Al fin llegué al cole. Dios… Cuanto añoraba estar en casa… en mi cama calientita… soñando con ÉL… Levanté la vista para así no golpearme de nuevo. Esta vez si me fijé por donde iba, y, por primera vez, en las personas a mi alrededor. Llegué a mi casillero, dejé mis libros rápidamente. Mientras pensaba si necesitaba algo más, miré a mi derecha y lo vi ahí… Estaba en frente mío… tan cerca… Estaba a punto de acercarme un poquito más… solo un poquito más, pero no. Sonreí. Qué tonta.
El casillero se me cerró de golpe, pegándome un susto de muerte. Pero no era nada.
- Hola, mi niña.
- Intenta no asustarme de esa manera o te prohibiré que me llames así.
- Si sabes que lo adoras.
Javier era mi mejor amigo desde bastantes años. Apenas nos separábamos, hacíamos todos juntos… Era mi grupo particular, y no necesitaba a nadie más que a él para alegrarme el día. Seguramente hasta este punto os estaréis preguntando por qué me gustaba Alez cuando tenía a una persona tan maravillosa a mi lado… Bueno, pues lo nuestro era imposible, ya que Javier no podía enamorarse de mí. No podía enamorarse de ninguna chica, ya que su tipo eran los chicos. Sí, era homosexual. Supongo que fue así cómo empezamos a ir juntos. Ya sabéis lo tonta que es la gente: Aagg, un tío gay, que ascooo… Pues sinceramente, yo prefería a los gays mil veces antes que a los chicos (exceptuando a Alex, por supuesto ^^). Sentía verdadera simpatía por los homosexuales… Y Javier era la pura evidencia.

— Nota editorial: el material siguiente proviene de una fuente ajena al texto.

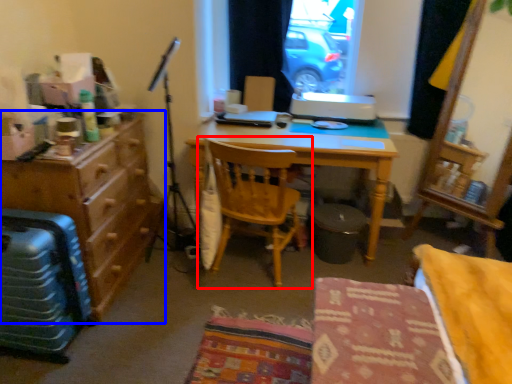 Question: Which object is closer to the camera taking this photo, chair (highlighted by a red box) or cabinetry (highlighted by a blue box)?

Choices:
 (A) chair
 (B) cabinetry

Answer: (B) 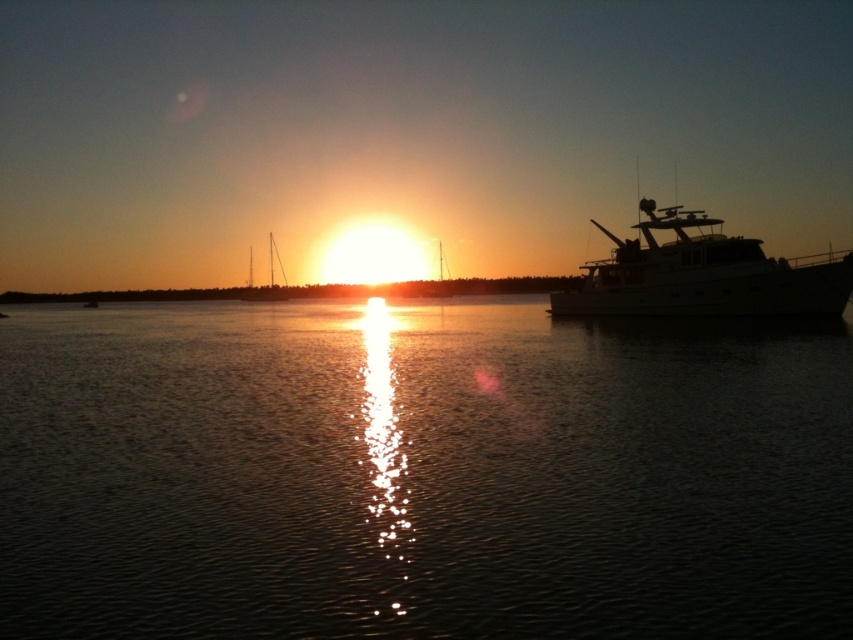 Does glistening water at center appear over white glossy boat at right?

- ¿Qué tal estás esta mañana?
- Fatal. Me duele la cabeza.
- Te has golpeado contra la farola de la esquina pensando en Alex.
- Shh!! ¡Está al lado tuyo, Javier!
- Si no se ha enterado antes es porque es tonto…
- De todas maneras, ¿cómo lo has sabido?
- Es increíble que aún te preguntes esas cosas – dijo con una sonrisa -. Pero si lo deseas: a: tienes un moratón enorme en tu frente, b: suele ocurrirte, y c: te conozco muy bien.
- Demasiado bien, a veces…
Soltó una carcajada.
- Sinceramente, es una pena que seas gay. Ya me habría casado contigo.
- Ya me lo has dicho. Te tengo en mi lista, tranquila.
La campana sonó, anunciando el principio de las clases. Le di un beso en la mejilla a Javier, y corrí hacia mi primera clase: Historia.
Pues sí, era un día tan normal como todos los de mi vida. Historia estaba bastante bien, ya que me apasionaba la historia y todas las cosas antiguas, pero nos dejaba taaaantos deberes… En fin. Lo peor era biología. Es que no lo soportaba… No comprendía las cosas, me parecía todo sin sentido alguno… En fin, corría la voz de que el aburridísimo profesor de biología había decidido jubilarse (que ya era hora, porque no bajaba de los 70) por una enfermedad que tenía. Así que seguramente hoy no haríamos prácticamente nada en toda la hora, y yo podría hacer los deberes de historia para no tener nada que hacer en casa, y poder leer, o hacer algo con Javier.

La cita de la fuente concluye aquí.